What else do we know about assembling the widget vat?
- Workers need safety equipment like hearing protection and safety glasses.
- Parts of the task involve specialized equipment (like that jib crane).
- Some ways of working are more efficient or more effective than others (“start at the center and work your way out to the ends”).
- Detail often matters (as in the note above to check the submittal, a kind of specification for one specific assembly job).
And why doesn’t this attempt work well?
To shoot the biggest fish in the barrel: Excel isn’t a word processor. It’s not a publishing tool (unless you’re publishing numbers and charts, or else tables of data). Creating this guide in a spreadsheet needlessly complicates the task of updating and revising — and even searching.
This isn’t even well-done document publication via Excel. Here’s a portion of page 1-5 (the second image above). Note that the photo includes two callouts labeled CA while the accompanying text refers to panels CAA, CAB, and CAF. If you had the Excel file, you could enlarge the two CA callouts in the picture, and then you’d see that one of them actually reads CAA while the other reads CAB.
So Doctor Spreadsheet may not have been a proofreading whiz.
But who cares? The reason Excel is a poor choice is that nothing calls for Excel. There isn’t a single calculation in the entire document. You might as well have produced this in PowerPoint. Or taken photos of alphabet magnets you arranged on your fridge.
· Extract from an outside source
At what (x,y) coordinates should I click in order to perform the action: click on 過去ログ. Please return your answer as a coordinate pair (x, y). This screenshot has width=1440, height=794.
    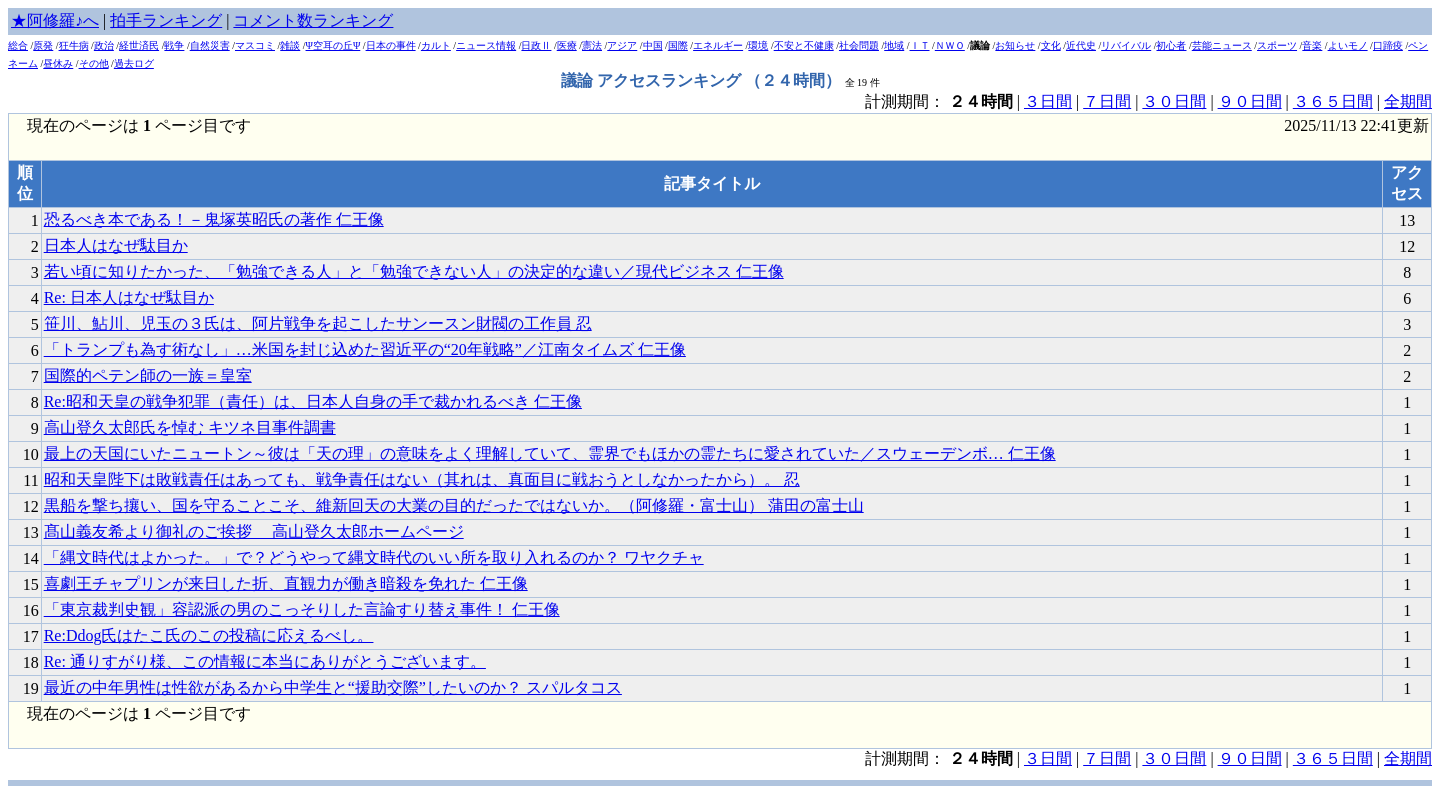
    Looking at the image, I should click on (134, 63).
From a graphics standpoint, the lockstep layout assigns equal weight to two areas (task photos and procedural steps), and the same total weight to six blocks, one of which (quality) reads “n/a” on all but one of the 15 pages. Most of the time, a third of the space on a page is sitting around doing nothing. Nothing except confining the actual performance steps to their all-cap prison.
From a job-aid standpoint:
- Before you begin information (like equipment and parts to have) should appear before the steps in the procedure.
- Visuals, when necessary, should appear next to the step they illustrate.
- Information that’s not needed on a page should not appear and shouldn’t have a reserved parking space that does nothing but delineate whether the information might show up on a subsequent page.
- Steps should be clearer delineated, not crammed into a trio of one-size-fits-all holding pens:
The vertical centering manages to complicate reading even more, a remarkable feat for such a small amount of text. Another complication: in this example, step 5 says to repeat steps 1 through 5–a good recipe for an endless loop. I think the assemblers would figure out what the designer meant, but it’s no thanks to the designer.
So, as it exists, the QAC assembly instructions are hard to update, hard to read (from a graphics standpoint), and hard to follow (from a getting-your-work-done standpoint). It doesn’t seem like they’d easily get Quasimodo to the goal of assembled widget vats that passed inspection at a cost acceptable to the company — at least not until the workforce managed to build enough of these things to not need the instructions.
In my next post, I’ll show some possible revisions and talk about why I think they’d help. But I don’t have to have all the fun: add your comments. Ask your questions–if I’m able to, I’ll answer them. Let’s see if we can get to IPI sign-off a bit faster. You know, so we can excel.